Oh, lucky, lucky you, you’re going to assume the role of a German admiral in the Great War, one of those often tall, frequently trim, mustachioed elder children of Kaiser Bill and his brand new navy, one of those seamen who affect amazing maneuvers with dead-weight iron boats through smoke and fog in the age of steam. But for now, shit on such historical-setting palaver and perspectives, mama-screwer, ‘cause it’s the stricter, more disciplined personae we’re after here, with you as an authoritative and uniformed man semi-strangling in his dress-code neckcloth, but absolutely in charge of all the friendly warships on the charts in front of his herky-jerky torso.

And, see, sonny, that’s your swell role, and you don’t have to change your everyday-self all that much, now do you, simply because you realize hostilities will end for you and the fleet come Jutland. Just let me roll up the charts here, if I might, and then I’m going to push your hatted head down much, much closer to the wormwood table in front of you. Atta boy, commodore, put your back into it, and let’s get your ear within, say, a dozen millimeters of the table-top, and just hold it all right there: freeze and listen up, freeze and listen hard. Be assured that for as long as I’m able, I’ll keep the rest of the world at bay and hushed like a bordello at sunrise. So, now, can you hear any worms yet? Can you, herky-jerky? When you do, tell all the rest of us, admiral—we plankton floating around your puffing ships—oh what in hell does one worm sound like inching through some real good wood?
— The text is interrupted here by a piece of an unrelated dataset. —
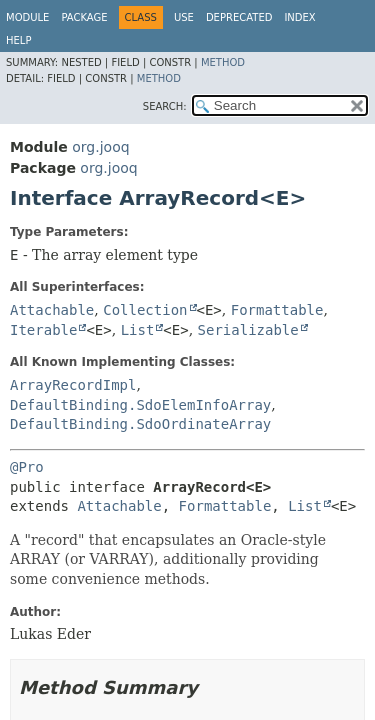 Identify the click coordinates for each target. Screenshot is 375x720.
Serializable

William C. Blome writes poetry and short fiction. He lives in the ‘States, wedged between Baltimore and Washington, DC, and his work occasionally makes it to print hither and yon.

2 Replies to “Six poems by William C. Blome”

  1. A reread of these six invokes memories of the poet as friend and fellow veteran. Gone to a greater reward earned in the hell of Vietnam as well as in his role of teacher of newly arrived immigrants trying to master the language of their new homeland. The poet is gone but his words, his art and his selfless deeds live on. Sleep well my friend!